Tracy Kingston originally hoped she could arrange for 200 local school children to sing O Canada at the re-dedication of a monument in Corunna’s St. George’s Square.
It was 200 years ago that Lord William Beresford, on a mission from the British Crown to find a capital for Canada, surveyed a piece of land along the St. Clair River where the St. Clair Township community of Corunna is today and named it one of the candidates.
In the end, about 400 pupils from elementary schools in the area took part in the May 23 ceremony at a monument erected along Hill Street near the spot Beresford set aside for the Parliament building.
Kingston is chairperson of Corunna 200, a community effort to celebrate Corunna’s history and what might have been if the community had actually ended up as the capital of Canada.
Worries that Corunna was too close to the US scuttled its chances at becoming the capital but streets Beresford set out in his survey – and named for his fellow officers serving under Sir John Moore at the battle of La Coruna in Spain in 1809 – remain today.

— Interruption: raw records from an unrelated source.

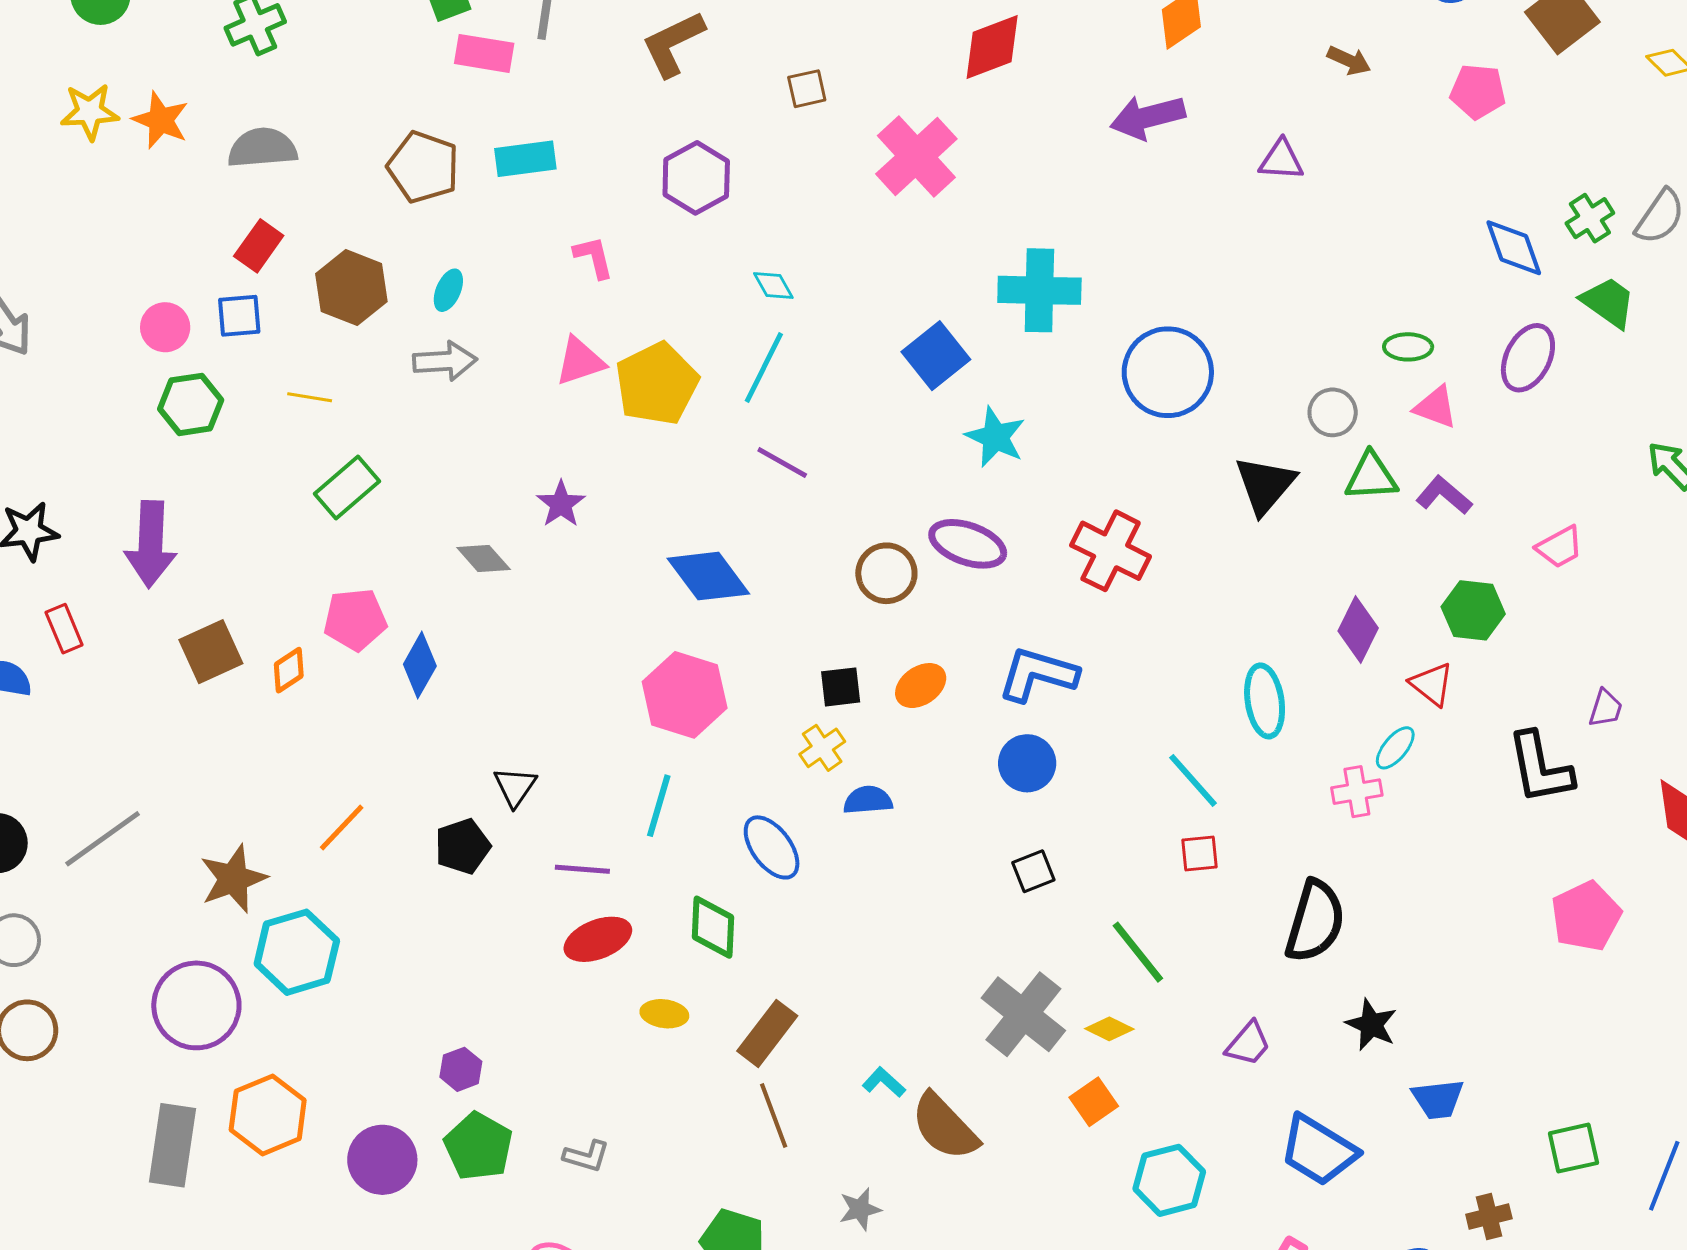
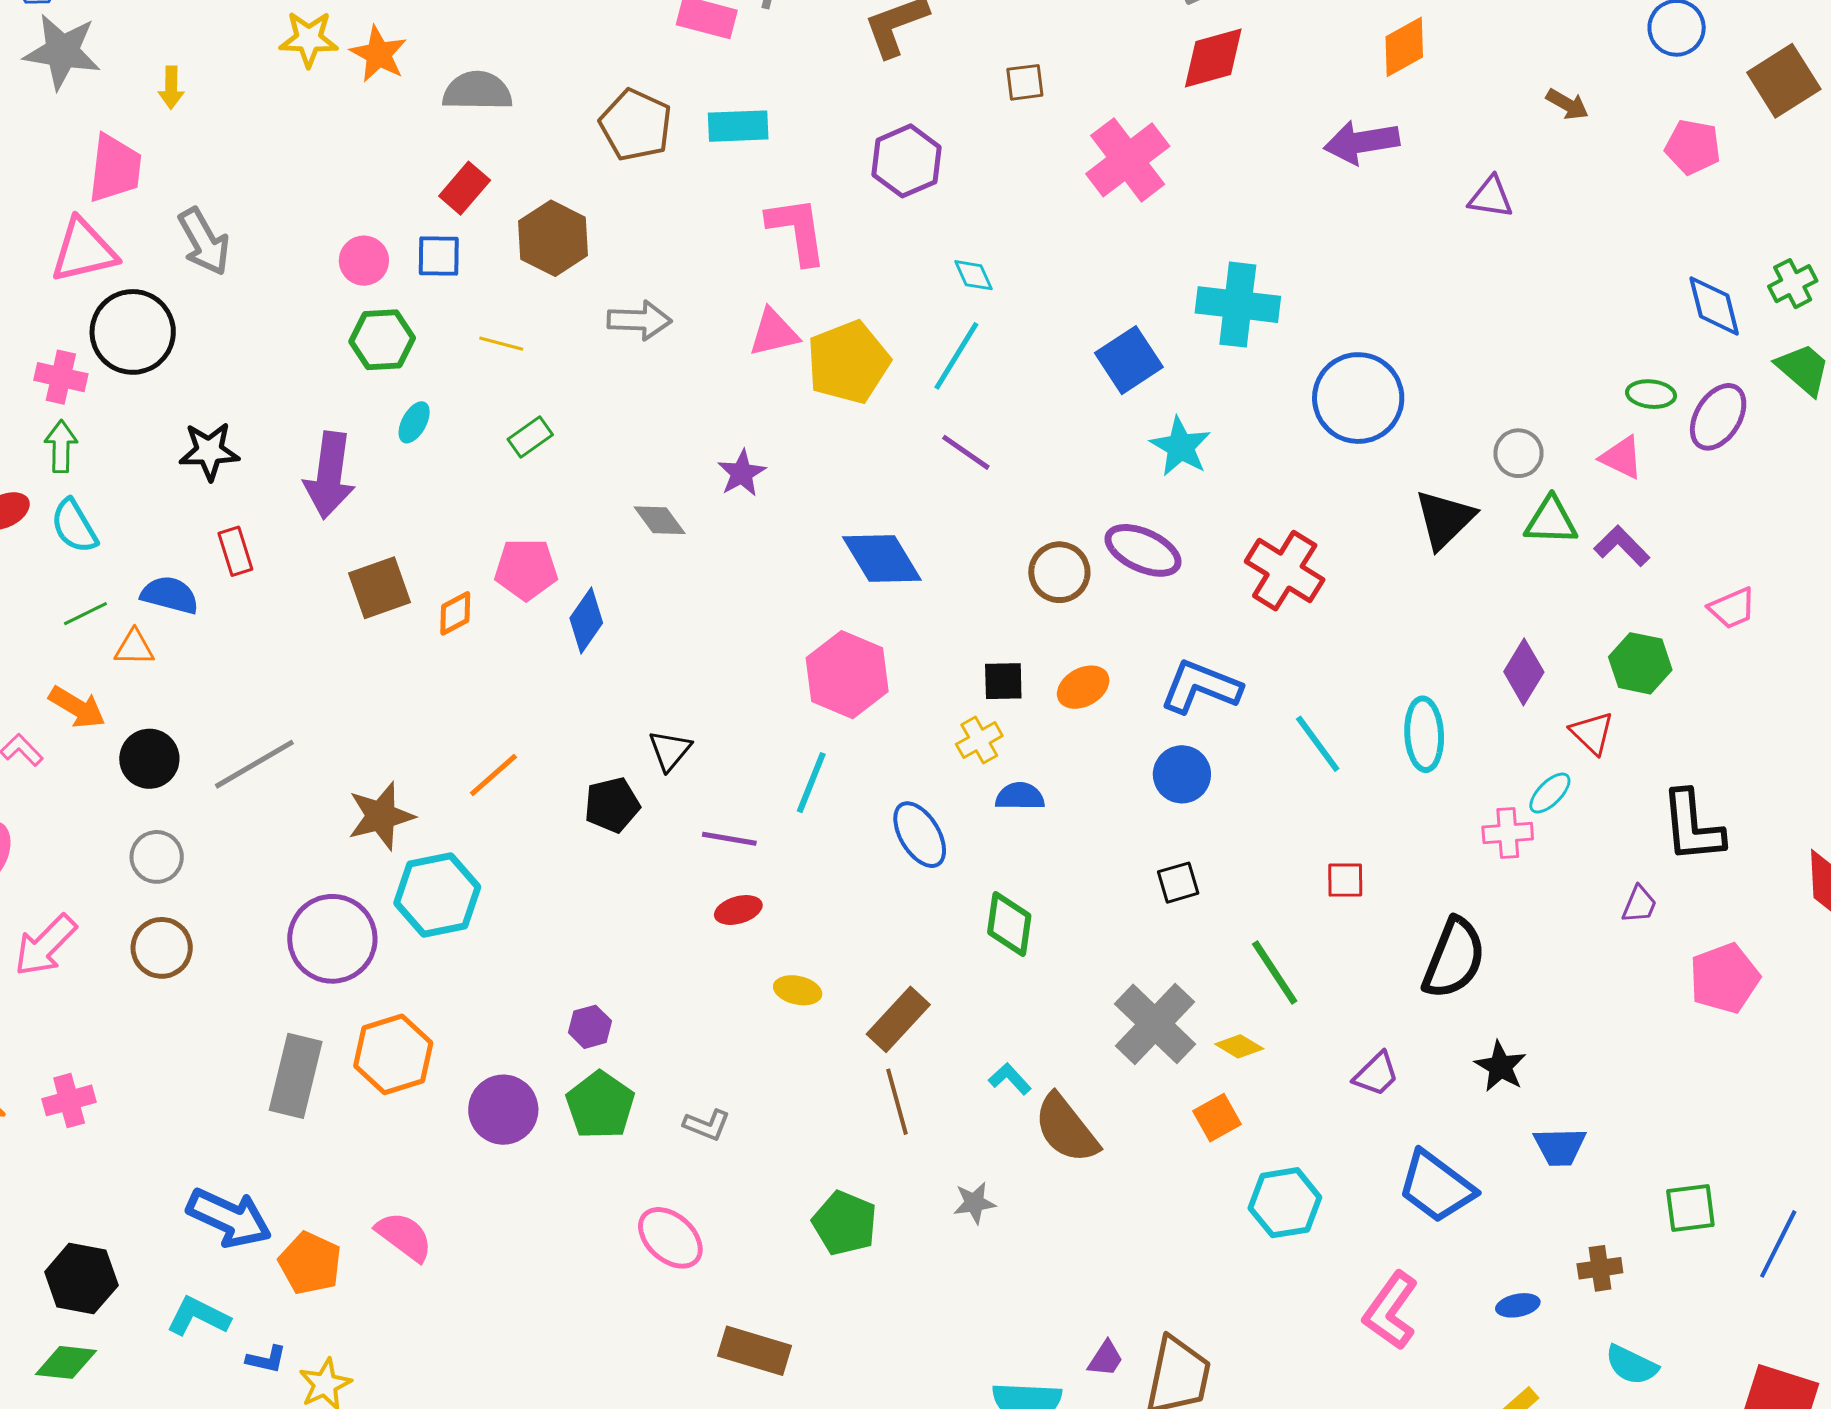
pink L-shape: (594, 257) -> (797, 230), size x1.6
cyan ellipse: (448, 290) -> (414, 422), moved
green ellipse: (1408, 347) -> (1651, 394), moved
green rectangle: (347, 488) -> (530, 437), size x0.7
purple trapezoid: (1606, 708) -> (1639, 904), moved
cyan line: (1193, 780) -> (1318, 744), moved
green diamond: (713, 927) -> (1009, 924), moved
red ellipse: (598, 939) -> (738, 910), size x0.7

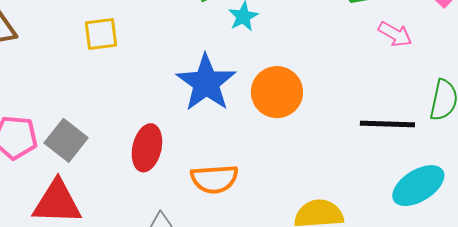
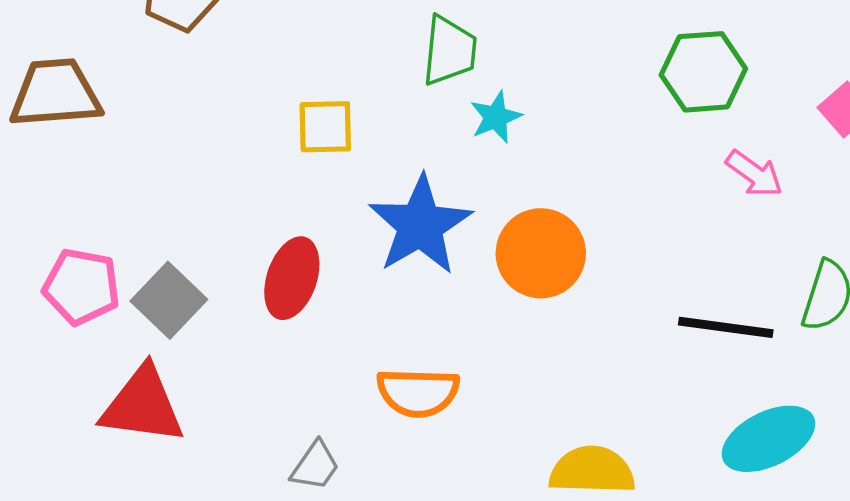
yellow square: (101, 34) -> (325, 127), moved
red ellipse: (147, 148) -> (292, 278), moved

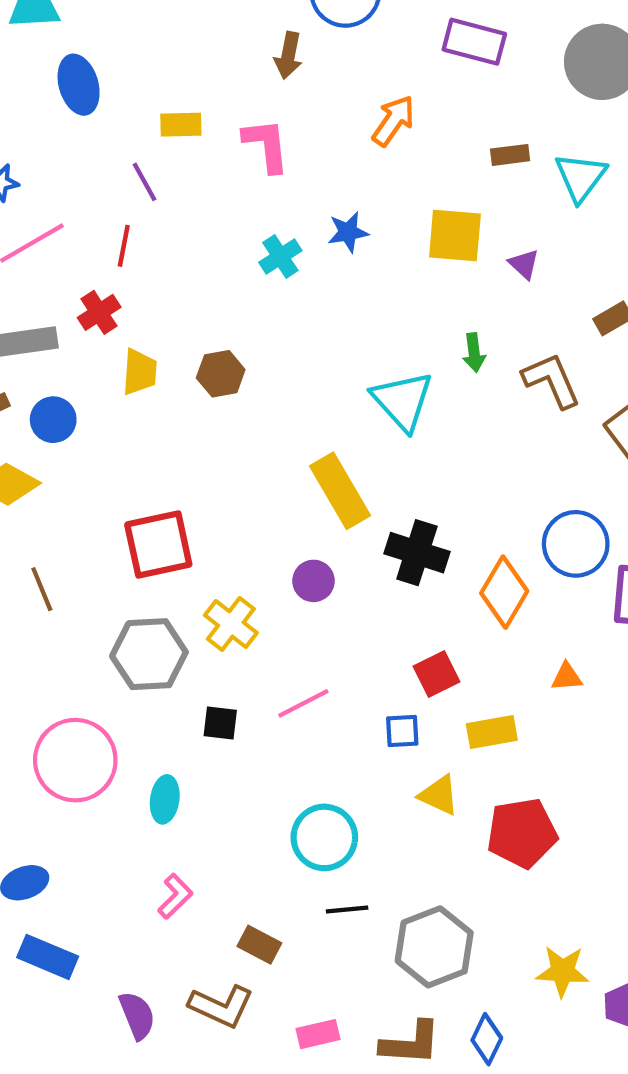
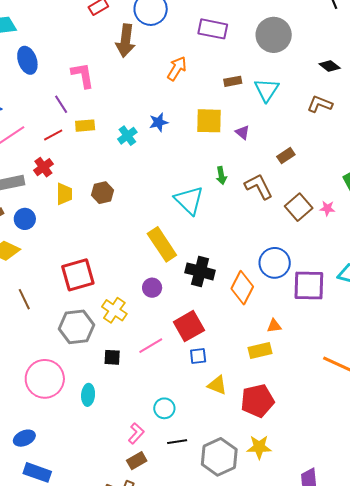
brown arrow: (288, 55) -> (125, 41), size x1.5
yellow rectangle: (181, 125) -> (85, 126), moved
pink L-shape: (266, 145) -> (83, 75), moved
red line: (124, 246) -> (53, 135), turned 54
red square: (437, 674) -> (189, 326), moved, size x1.4
yellow rectangle: (492, 732) -> (260, 351), moved
cyan circle: (324, 837) -> (164, 408), size x0.7
pink L-shape: (175, 896) -> (136, 433), moved
brown rectangle: (259, 945) -> (137, 461), turned -54
yellow star: (563, 971) -> (259, 447), moved

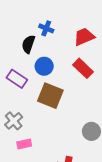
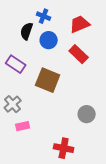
blue circle: (44, 66) -> (49, 40), moved

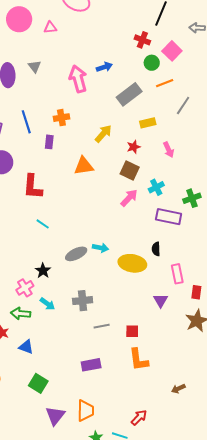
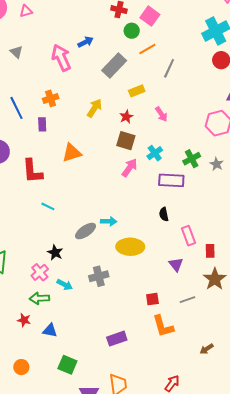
orange triangle: (84, 166) -> (72, 153), moved
yellow ellipse: (132, 263) -> (130, 247), moved
gray line: (102, 326) -> (187, 300), moved

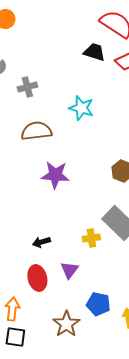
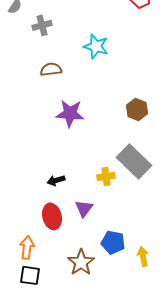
brown semicircle: (36, 131) -> (51, 69), size x0.7

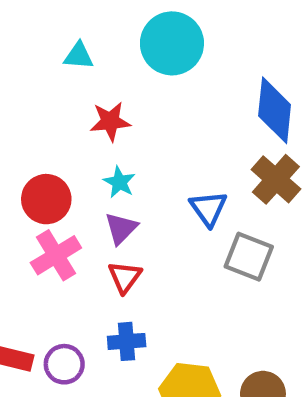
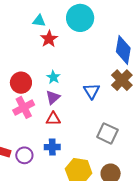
red star: (110, 121) -> (49, 39), moved, turned -30
gray square: (249, 257) -> (107, 133), moved
red triangle: (125, 277) -> (53, 119), turned 49

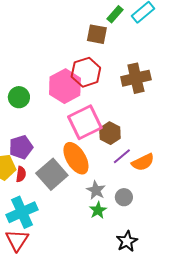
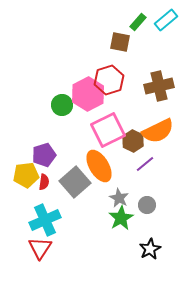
green circle: (19, 97) -> (62, 105), moved
orange semicircle: (143, 162) -> (158, 131), moved, size x1.4
green star: (98, 210) -> (121, 218), size x1.4

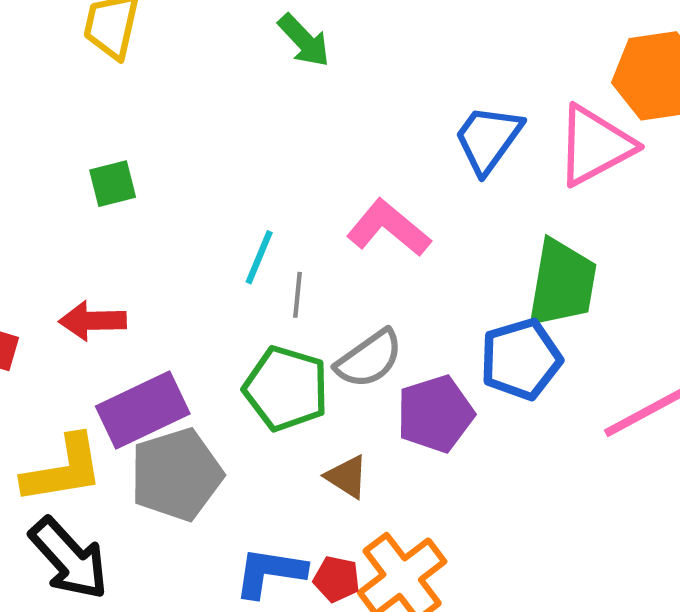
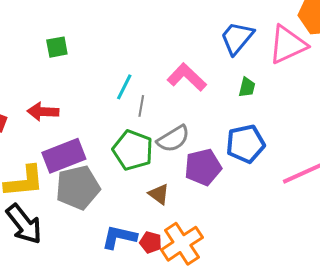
green trapezoid: (562, 283) -> (247, 87), moved, size x0.5

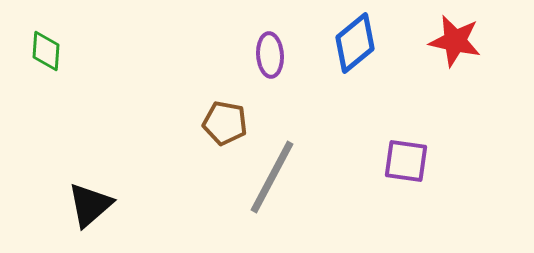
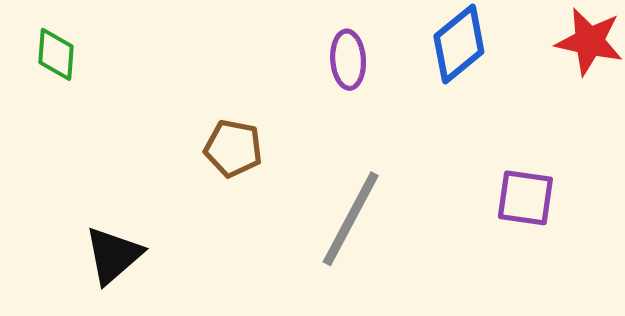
brown pentagon: (225, 123) -> (233, 148), moved

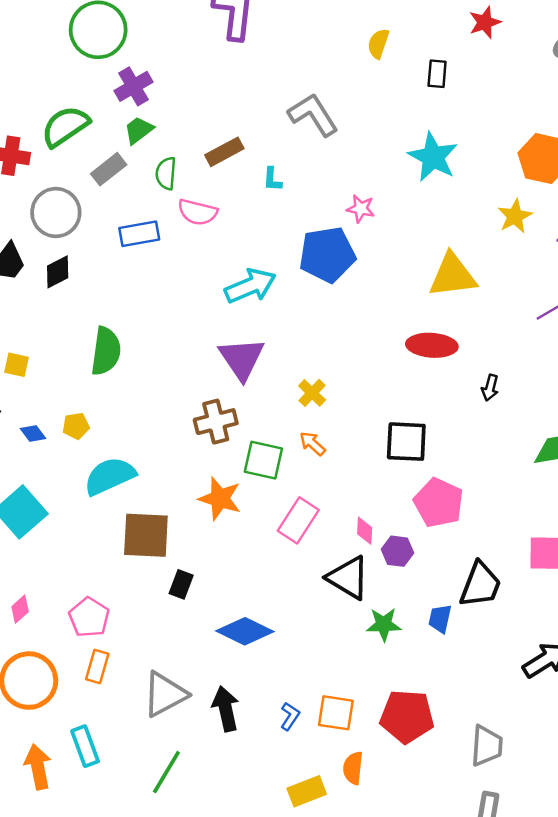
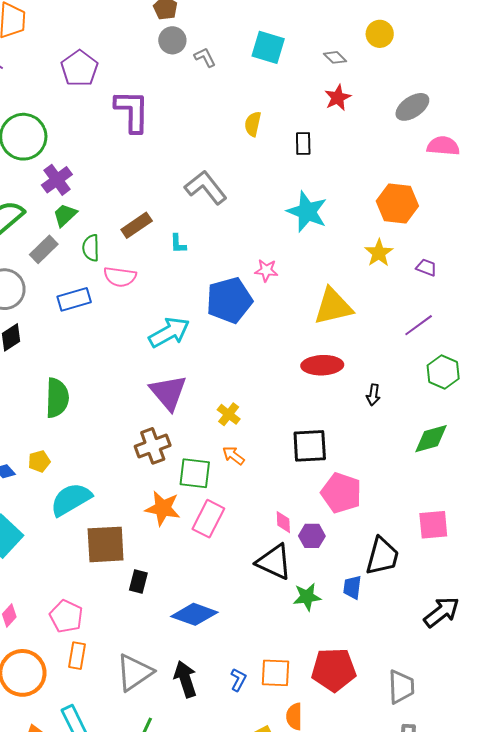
pink star: (361, 209) -> (266, 270), moved
pink rectangle: (298, 520) -> (208, 519), moved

Kingston said it was while she was serving on the township’s heritage committee that she realized this year was the 200th anniversary of Beresford’s selection of Corunna as one of the candidates for the capital.
That, she said, was “a good excuse for a celebration.”
In preparation for the ceremony, a garden was planted around the monument and two new storyboards with information about the community’s history were installed. The storyboards were unveiled during the ceremony.
The pupils from local elementary schools, as well as the Aamjiwnaang First Nation Day Care, entertained a crowd with songs, including O Canada in Ojibwa, French and English.
Township Mayor Jeff Agar, Lambton County Warden Kevin Marriott, Sarnia-Lambton MPP Bob Bailey and Aamjiwnaang Chief Chris Plain all said a few words to mark the occasion.
“It was an incredible turnout,” Kingston said. “I’m so pleased with the community support.”
It’s important to remember the community’s past, she said.
“We cannot fathom the perseverance and dedication of people that came before us.”
The monument celebrating the story was installed 36 years ago, but “some people still don’t know it’s here,” Kingston said.
“This is our kick-off event,” she said.
There are plans for a scavenger hunt in the summer and then on Sept. 23 there will be a “family, fun-filled street festival,” she said.
“We’re going to close down Lyndoch Street for a couple of blocks and have entertainment for families and children, food, and all kinds of fun things.”